Below are some records. Return exactly the lines from the one containing "Every political party" through the one containing "feel depressed at", both included, and only those.

(Collected data)
--------------------
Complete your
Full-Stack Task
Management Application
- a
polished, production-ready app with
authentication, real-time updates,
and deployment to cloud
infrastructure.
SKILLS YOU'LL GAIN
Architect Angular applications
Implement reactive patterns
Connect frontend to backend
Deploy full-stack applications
--------------------
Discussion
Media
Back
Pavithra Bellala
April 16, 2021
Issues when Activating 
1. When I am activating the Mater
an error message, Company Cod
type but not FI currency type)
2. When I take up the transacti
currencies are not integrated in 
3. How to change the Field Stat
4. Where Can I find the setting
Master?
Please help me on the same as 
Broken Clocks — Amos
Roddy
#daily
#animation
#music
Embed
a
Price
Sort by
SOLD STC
--------------------
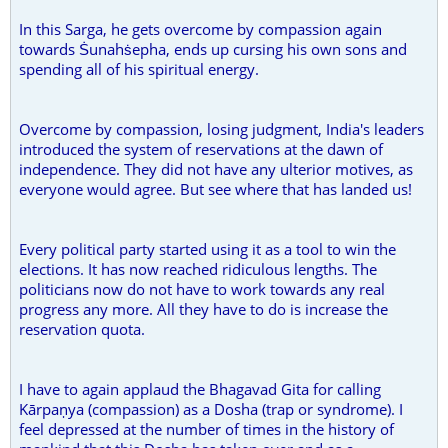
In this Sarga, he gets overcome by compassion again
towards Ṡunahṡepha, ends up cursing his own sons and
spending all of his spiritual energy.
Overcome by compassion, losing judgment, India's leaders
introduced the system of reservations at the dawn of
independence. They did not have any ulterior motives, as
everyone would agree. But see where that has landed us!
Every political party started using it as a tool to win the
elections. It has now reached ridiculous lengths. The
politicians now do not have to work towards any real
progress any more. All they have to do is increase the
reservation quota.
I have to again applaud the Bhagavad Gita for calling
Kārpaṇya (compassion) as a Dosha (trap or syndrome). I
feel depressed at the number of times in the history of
--------------------
**RESPONSE BOX**:
Every political party started using it as a tool to win the
elections. It has now reached ridiculous lengths. The
politicians now do not have to work towards any real
progress any more. All they have to do is increase the
reservation quota.
I have to again applaud the Bhagavad Gita for calling
Kārpaṇya (compassion) as a Dosha (trap or syndrome). I
feel depressed at the number of times in the history of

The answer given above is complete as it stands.